Re: [rdo-dev] [infra][tripleo-ci] Disk space usage in logs.rdoproject.org

2019-08-14 Thread Gabriele Cerami
On 14 Aug, Javier Pena wrote:
> Two months after this e-mail, we're having the same situation.

Looking at the example patch you used before, (which hasn't merged yet)
I see this as a combination of factors:

On one side, the fact that we are launching jobs that would not be
affected by the patch. This increase the number of jobs on a single run.
In these cases even without a permanent solution I tend to create a
temporary patch for CI that removes every job and runs the only one I
need, and make my patch depend on it.

On the other side, there's our excessive reliance on end-to-end
integration tests (when we deploy everything to test our code, we also
have to collect everything). Because of the poor execution paths
coverage we are getting from these kind of tests we tend to err on the
side of caution and add several integration tests to be sure we're not
breaking any other execution path. This also increases the number of
rechecks needed, as we take more time and resources to discover that a
PS has broken an execution path.
Shifting our strategy to use more functional test would help in this
case.

It would be interesting to gather statistics on what repos trigger the
most jobs, and see where we could start reducing.
___
dev mailing list
dev@lists.rdoproject.org
http://lists.rdoproject.org/mailman/listinfo/dev

To unsubscribe: dev-unsubscr...@lists.rdoproject.org


Re: [rdo-dev] [infra][tripleo-ci] Disk space usage in logs.rdoproject.org

2019-08-14 Thread Javier Pena



- Original Message -
> Hi all,
> 
> For the last few days, I have been monitoring a spike in disk space
> utilization for logs.rdoproject.org. The current situation is:
> 
> - 94% of space used, with less than 140GB out of 2TB available.
> - The log pruning script has been reclaiming less space than we are using for
> new logs during this week.
> - I expect the situation to improve over the weekend, but we're definitely
> running out of space.
> 
> I have looked at a random job (https://review.opendev.org/639324, patch set
> 26), and found that each run is consuming 1.2 GB of disk space in logs. The
> worst offenders I have found are:
> 
> - atop.bin.gz files (one per job, 8 jobs per recheck), ranging between 15 and
> 40 MB each
> - logs/undercloud/home/zuul/tempest/.stackviz directory on
> tripleo-ci-centos-7-ovb-3ctlr_1comp-featureset001 jobs, which is a
> virtualenv eating up 81 MB.
> 
> As a temporary measure, I am reducing log retention from 21 days to 14, but
> we still need to reduce the rate at which we are uploading logs. Would it be
> possible to check the oooq-generated logs and see where we can reduce? These
> jobs are by far the ones consuming most space.
> 

Two months after this e-mail, we're having the same situation.
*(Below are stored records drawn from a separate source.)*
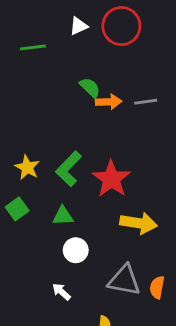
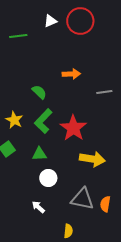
green semicircle: (90, 87) -> (39, 92), moved
gray line: (146, 102) -> (104, 92), moved

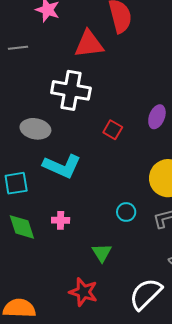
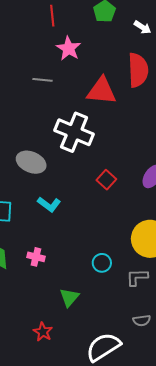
gray line: (18, 48) -> (43, 80), moved
cyan L-shape: (62, 166) -> (49, 204), size x0.6
red star: (83, 292) -> (43, 332), size x0.7

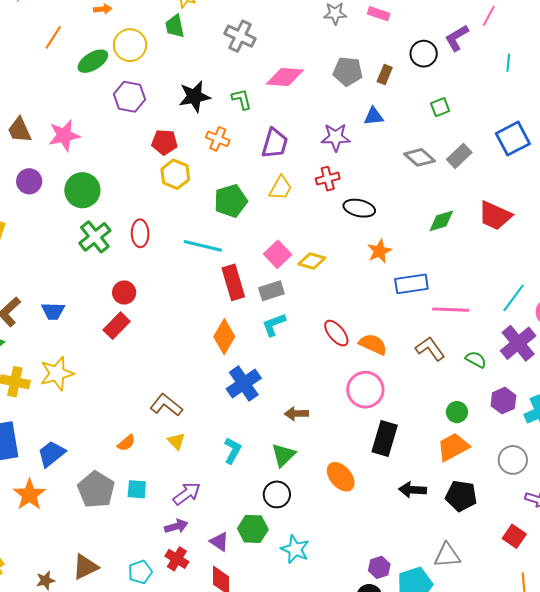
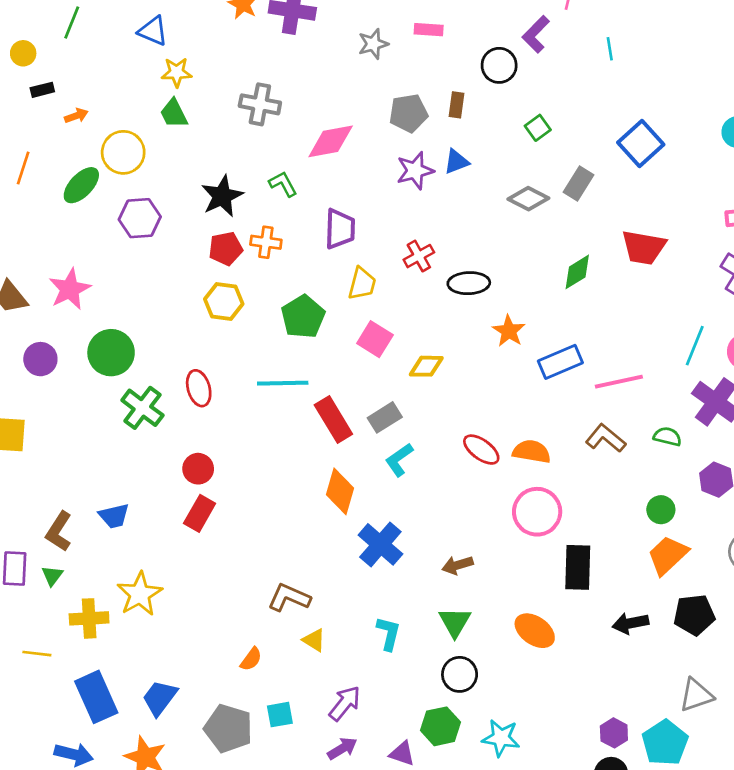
purple star: (336, 137) -> (415, 171), moved
red pentagon: (164, 142) -> (226, 249), moved
pink square: (278, 254) -> (375, 339), moved

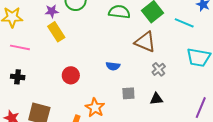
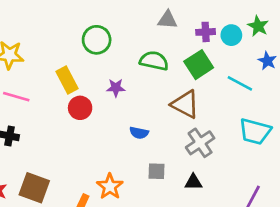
purple star: (52, 11) -> (116, 88), moved
gray cross: (159, 69) -> (200, 143), size x1.5
red circle: (71, 75) -> (80, 108), moved

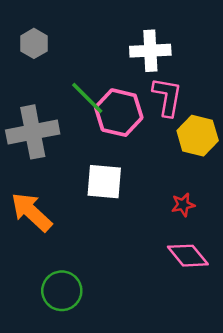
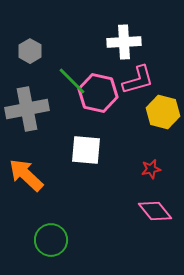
gray hexagon: (34, 43) -> (30, 51), moved
pink L-shape: (167, 97) -> (138, 80), turned 64

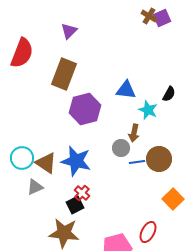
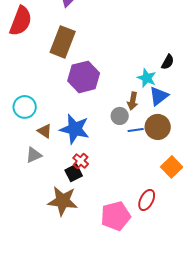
blue triangle: (126, 90) -> (159, 96), moved, turned -45
cyan circle: (22, 158) -> (25, 107), moved
brown triangle: (46, 163) -> (45, 131), size x0.7

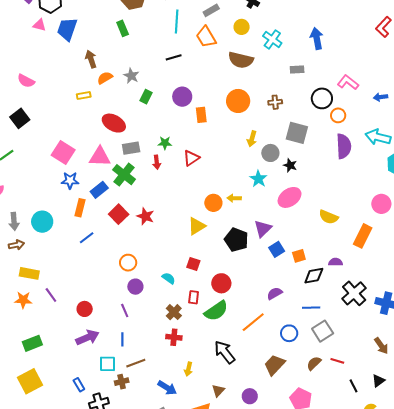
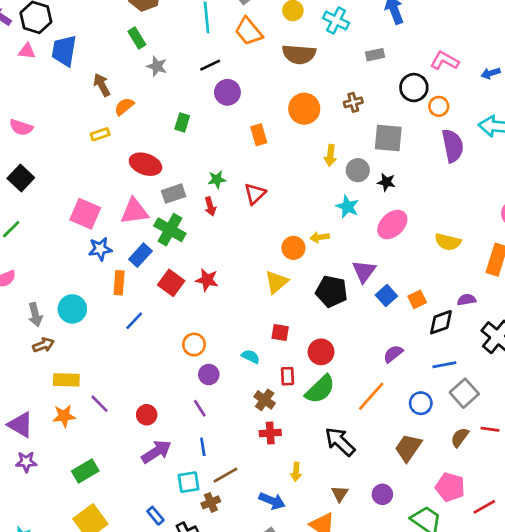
gray star: (131, 76) -> (157, 66), moved
purple circle: (182, 97) -> (227, 92), moved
Disk I/O performance on RDO Cloud is not great, so we're close to 95% disk 
space usage, and old logs deletion is slower than new logs addition. On top of 
this, any attempt to clear logs more aggressively cause additional load on the 
server, which results on failed log uploads [1].
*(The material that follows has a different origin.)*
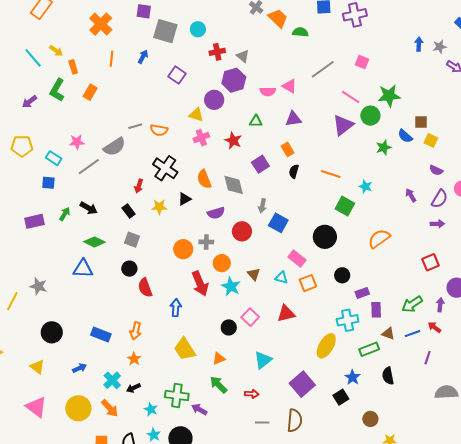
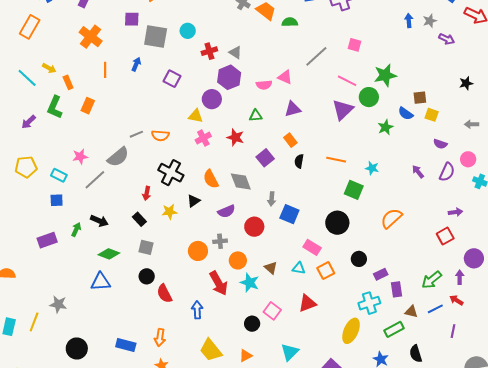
purple arrow: (437, 224) -> (455, 212), moved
Please, could we tackle the excessive log uploads asap? I see the .stackviz 
virtualenv directories are still being uploaded. If we don't fix this soon, 
we'll end up having unwanted downtime in the log server, which will affect all 
jobs.

Thanks,
Javier

[1] - https://review.rdoproject.org/zuul/builds?result=POST_FAILURE


> Thanks,
> Javier
> ___
> dev mailing list
> dev@lists.rdoproject.org
> http://lists.rdoproject.org/mailman/listinfo/dev
> 
> To unsubscribe: dev-unsubscr...@lists.rdoproject.org
> 
___
dev mailing list
dev@lists.rdoproject.org
http://lists.rdoproject.org/mailman/listinfo/dev

To unsubscribe: dev-unsubscr...@lists.rdoproject.org


Re: [rdo-dev] [infra][tripleo-ci] Disk space usage in logs.rdoproject.org

2019-06-14 Thread Phill. Whiteside
Ahh, consumer class drives... are the cloud class drives made and badged by
apple. MTBF for HDD's? No difference, if a HDD decides to die, it dies.
That's why we have RAID.

Just my 1c worth.

Regards,
Phill.

On Fri, 14 Jun 2019 at 22:50, Alan Pevec  wrote:

> > 10-14TB hard drives are not really so expensive.
>
> true for consumer-class drives, cloud storage is more like > $1k/month
> for 10TB HDD and >$5k/moth for 10TB SSD
>
> Cheers,
> Alan
> ___
> dev mailing list
> dev@lists.rdoproject.org
> http://lists.rdoproject.org/mailman/listinfo/dev
>
> To unsubscribe: dev-unsubscr...@lists.rdoproject.org
>
___
dev mailing list
dev@lists.rdoproject.org
http://lists.rdoproject.org/mailman/listinfo/dev

To unsubscribe: dev-unsubscr...@lists.rdoproject.org


Re: [rdo-dev] [infra][tripleo-ci] Disk space usage in logs.rdoproject.org

2019-06-14 Thread Alan Pevec
> 10-14TB hard drives are not really so expensive.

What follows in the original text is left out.